Ancora da adolescente, perché, per ormai perse ragioni, anche le tante mie scampagnate in bicicletta lungo la Val Nervia non ebbero mai una deviazione verso quel borgo, Rocchetta Nervina (IM), situata nella laterale del rio Barbaira – poco sopra Dolceacqua -, rappresentava per me un arcano mistero, nonostante la conoscenza di tante persone del luogo.
Alle piccole cose spesso si ritorna. Infatti. Chiedevo l’altra sera al mio amico, autore del sito Cultura Barocca, qualche delucidazione su un affresco del locale Oratorio. Ho avuto conferma che tramanda un importante episodio di storia medievale di Rocchetta Nervina.
La conversazione, come quasi sempre accade, scivola sullo scambio di qualche aneddoto. A me, per associazione di idee, allora torna in mente che mi sono avvicinato a quel borgo per la prima volta in occasione del primo personale esperimento di viaggio in motorino: senonché, ormai vicino a quell’abitato, rimasi in panne, da cui non avrei proprio saputo trarmi, se l’autista – pietoso – dell’autobus, lì vicino parcheggiato, non mi avesse spiegato che avevo inavvertitamente interrotto… l’alimentazione dell’olio.

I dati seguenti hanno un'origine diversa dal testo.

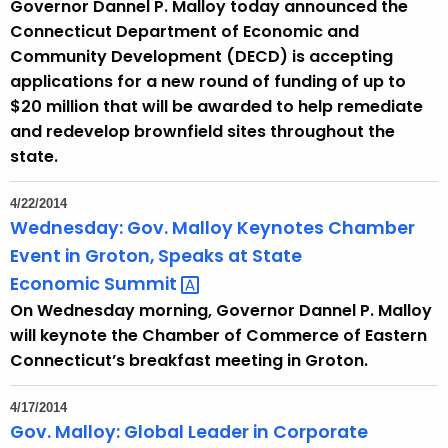
Governor Dannel P. Malloy today announced the
Connecticut Department of Economic and
Community Development (DECD) is accepting
applications for a new round of funding of up to
$20 million that will be awarded to help remediate
and redevelop brownfield sites throughout the
state.
4/22/2014
Wednesday: Gov. Malloy Keynotes Chamber
Event in Groton, Speaks at State
Economic
Summit 
On Wednesday morning, Governor Dannel P. Malloy
will keynote the Chamber of Commerce of Eastern
Connecticut’s breakfast meeting in Groton.
4/17/2014
Gov. Malloy: Global Leader in Corporate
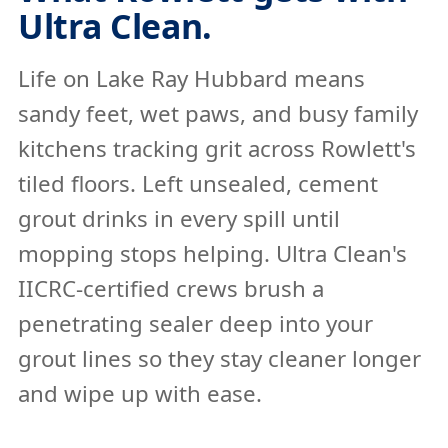
Ultra Clean.
Life on Lake Ray Hubbard means
sandy feet, wet paws, and busy family
kitchens tracking grit across Rowlett's
tiled floors. Left unsealed, cement
grout drinks in every spill until
mopping stops helping. Ultra Clean's
IICRC-certified crews brush a
penetrating sealer deep into your
grout lines so they stay cleaner longer
and wipe up with ease.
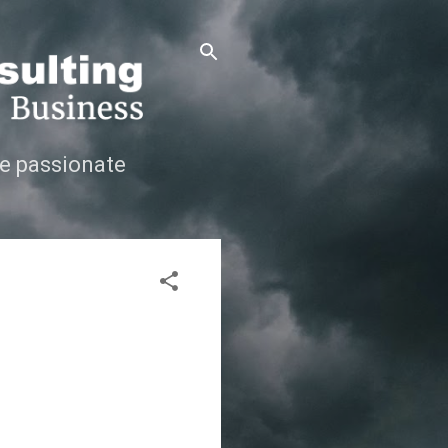
e passionate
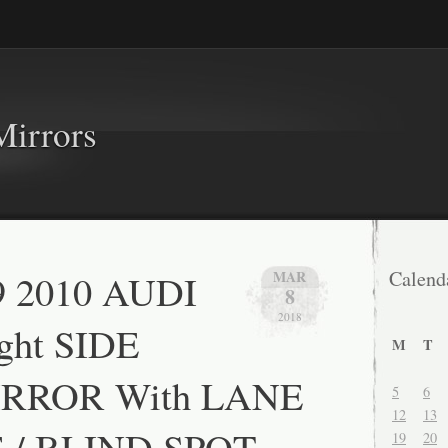
Mirrors
9 2010 AUDI
Calend
MAR
8
2018
ght SIDE
M
T
RROR With LANE
5
6
12
13
/ BLIND SPOT
19
20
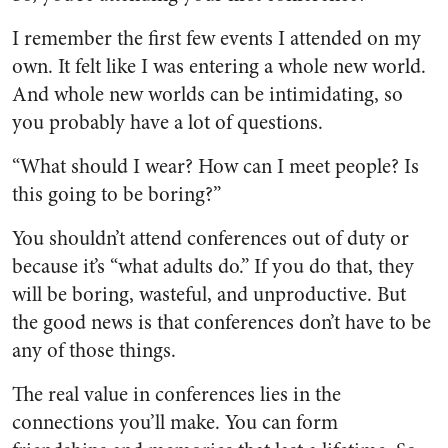
I remember the first few events I attended on my
own. It felt like I was entering a whole new world.
And whole new worlds can be intimidating, so
you probably have a lot of questions.
“What should I wear? How can I meet people? Is
this going to be boring?”
You shouldn’t attend conferences out of duty or
because it’s “what adults do.” If you do that, they
will be boring, wasteful, and unproductive. But
the good news is that conferences don’t have to be
any of those things.
The real value in conferences lies in the
connections you’ll make. You can form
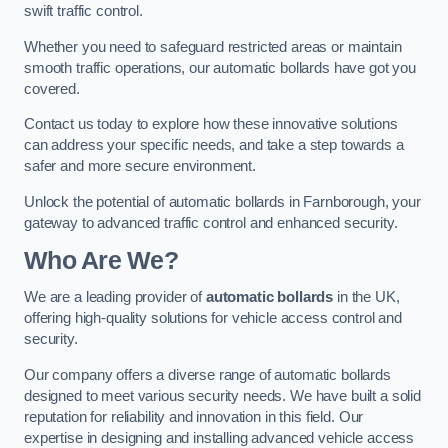
swift traffic control.
Whether you need to safeguard restricted areas or maintain
smooth traffic operations, our automatic bollards have got you
covered.
Contact us today to explore how these innovative solutions
can address your specific needs, and take a step towards a
safer and more secure environment.
Unlock the potential of automatic bollards in Farnborough, your
gateway to advanced traffic control and enhanced security.
Who Are We?
We are a leading provider of
automatic bollards
in the UK,
offering high-quality solutions for vehicle access control and
security.
Our company offers a diverse range of automatic bollards
designed to meet various security needs. We have built a solid
reputation for reliability and innovation in this field. Our
expertise in designing and installing advanced vehicle access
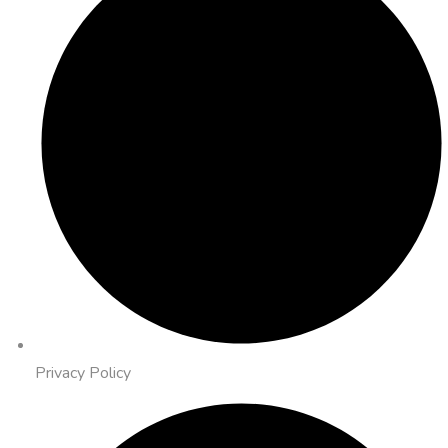
Privacy Policy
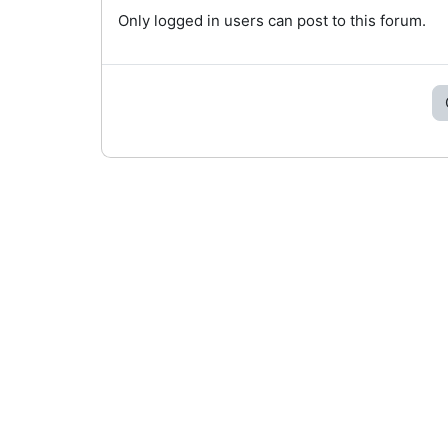
Only logged in users can post to this forum.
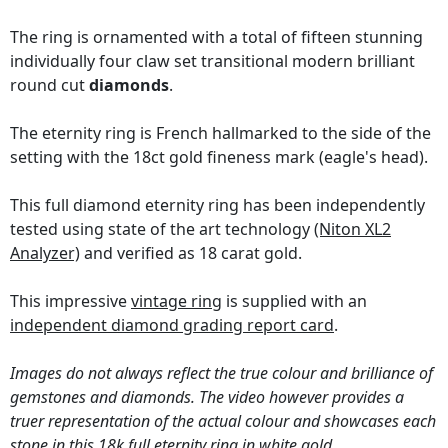
The ring is ornamented with a total of fifteen stunning
individually four claw set transitional modern brilliant
round cut
diamonds
.
The eternity ring is French hallmarked to the side of the
setting with the 18ct gold fineness mark (eagle's head).
This full diamond eternity ring has been independently
tested using state of the art technology
(Niton XL2
Analyzer)
and verified as 18 carat gold.
This impressive
vintage ring
is supplied with an
independent diamond grading report card
.
Images do not always reflect the true colour and brilliance of
gemstones and diamonds. The video however provides a
truer representation of the actual colour and showcases each
stone in this 18k full eternity ring in white gold.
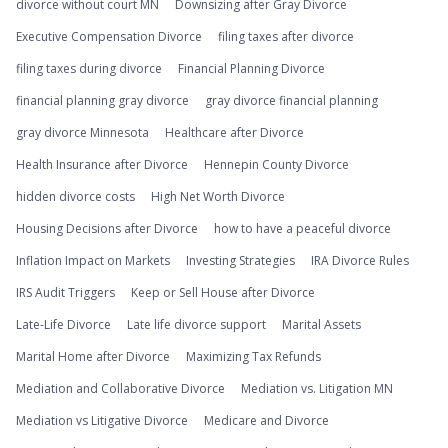
divorce without court MN
Downsizing after Gray Divorce
Executive Compensation Divorce
filing taxes after divorce
filing taxes during divorce
Financial Planning Divorce
financial planning gray divorce
gray divorce financial planning
gray divorce Minnesota
Healthcare after Divorce
Health Insurance after Divorce
Hennepin County Divorce
hidden divorce costs
High Net Worth Divorce
Housing Decisions after Divorce
how to have a peaceful divorce
Inflation Impact on Markets
Investing Strategies
IRA Divorce Rules
IRS Audit Triggers
Keep or Sell House after Divorce
Late-Life Divorce
Late life divorce support
Marital Assets
Marital Home after Divorce
Maximizing Tax Refunds
Mediation and Collaborative Divorce
Mediation vs. Litigation MN
Mediation vs Litigative Divorce
Medicare and Divorce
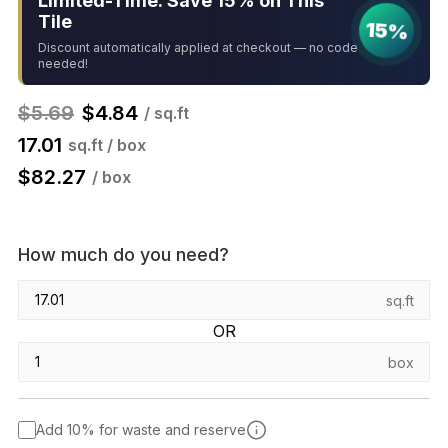
Limited-Time: Save 15% on This
Tile
15%
Discount automatically applied at checkout — no code
needed!
$
5.69
$
4.84
/ sq.ft
17.01
sq.ft / box
$
82.27
/ box
How much do you need?
sq.ft
OR
box
Add 10% for waste and reserve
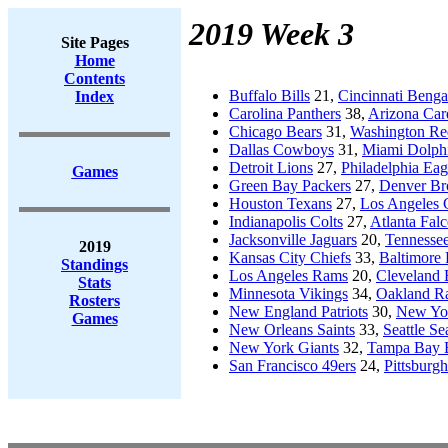
2019 Week 3
Site Pages
Home
Contents
Buffalo Bills
21,
Cincinnati Benga
Index
Carolina Panthers
38,
Arizona Car
Chicago Bears
31,
Washington Re
Dallas Cowboys
31,
Miami Dolph
Detroit Lions
27,
Philadelphia Eag
Games
Green Bay Packers
27,
Denver Br
Houston Texans
27,
Los Angeles 
Indianapolis Colts
27,
Atlanta Fal
Jacksonville Jaguars
20,
Tennessee
2019
Kansas City Chiefs
33,
Baltimore
Standings
Los Angeles Rams
20,
Cleveland
Stats
Minnesota Vikings
34,
Oakland Ra
Rosters
New England Patriots
30,
New Yor
Games
New Orleans Saints
33,
Seattle S
New York Giants
32,
Tampa Bay 
San Francisco 49ers
24,
Pittsburgh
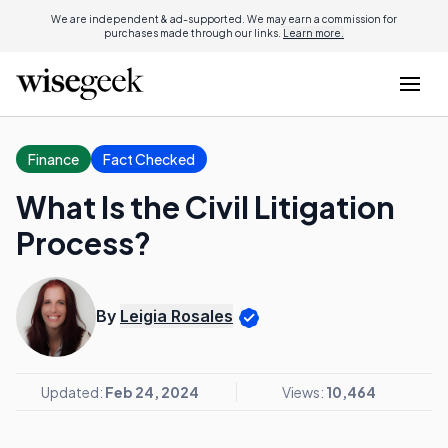
We are independent & ad-supported. We may earn a commission for
purchases made through our links.
Learn more.
Finance
Fact Checked
What Is the Civil Litigation
Process?
By
Leigia Rosales
Updated:
Feb 24, 2024
Views:
10,464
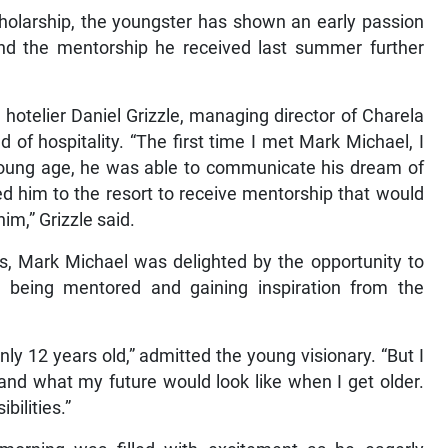
Scholarship, the youngster has shown an early passion
 and the mentorship he received last summer further
hotelier Daniel Grizzle, managing director of Charela
 of hospitality. “The first time I met Mark Michael, I
young age, he was able to communicate his dream of
ed him to the resort to receive mentorship that would
him,” Grizzle said.
ts, Mark Michael was delighted by the opportunity to
being mentored and gaining inspiration from the
only 12 years old,” admitted the young visionary. “But I
nd what my future would look like when I get older.
ilities.”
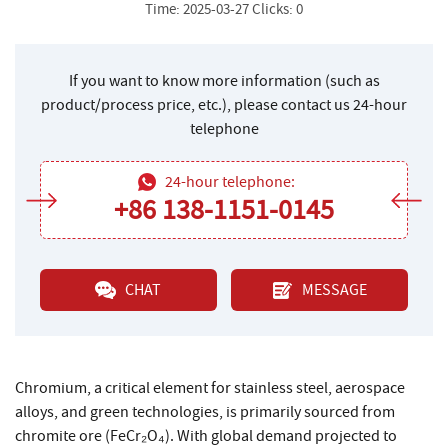
Time: 2025-03-27 Clicks: 0
If you want to know more information (such as
product/process price, etc.), please contact us 24-hour
telephone
24-hour telephone:
+86 138-1151-0145
CHAT
MESSAGE
Chromium, a critical element for stainless steel, aerospace
alloys, and green technologies, is primarily sourced from
chromite ore (FeCr₂O₄). With global demand projected to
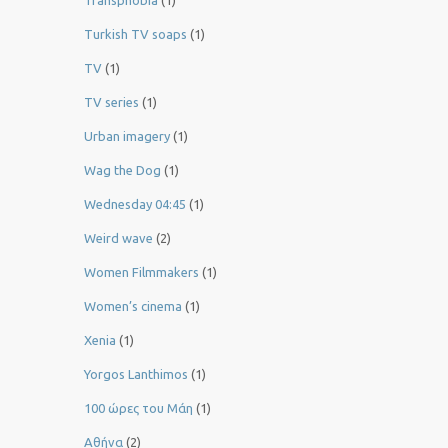
Transphobia
(1)
Turkish TV soaps
(1)
TV
(1)
TV series
(1)
Urban imagery
(1)
Wag the Dog
(1)
Wednesday 04:45
(1)
Weird wave
(2)
Women Filmmakers
(1)
Women’s cinema
(1)
Xenia
(1)
Yorgos Lanthimos
(1)
100 ώρες του Μάη
(1)
Αθήνα
(2)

Già vedendo questa porta, che nella mia memoria era quella anni fa di una stalla, mi é riaffiorato alla mente un aspetto di pregressa civiltà materiale. La mia famiglia si rifornì a lungo da un contadino del luogo di un delizioso olio d’oliva. Ed anche, per un primo periodo, di legna da ardere, perché quelli erano i tempi. Solo che, ancora alla svolta degli anni ’60 del secolo scorso, prima di dotarsi di furgoncino, quel signore, con cui poi tante volte scambiai saluti e impressioni in paese, faceva i suoi trasporti con un carretto trainato da un mulo.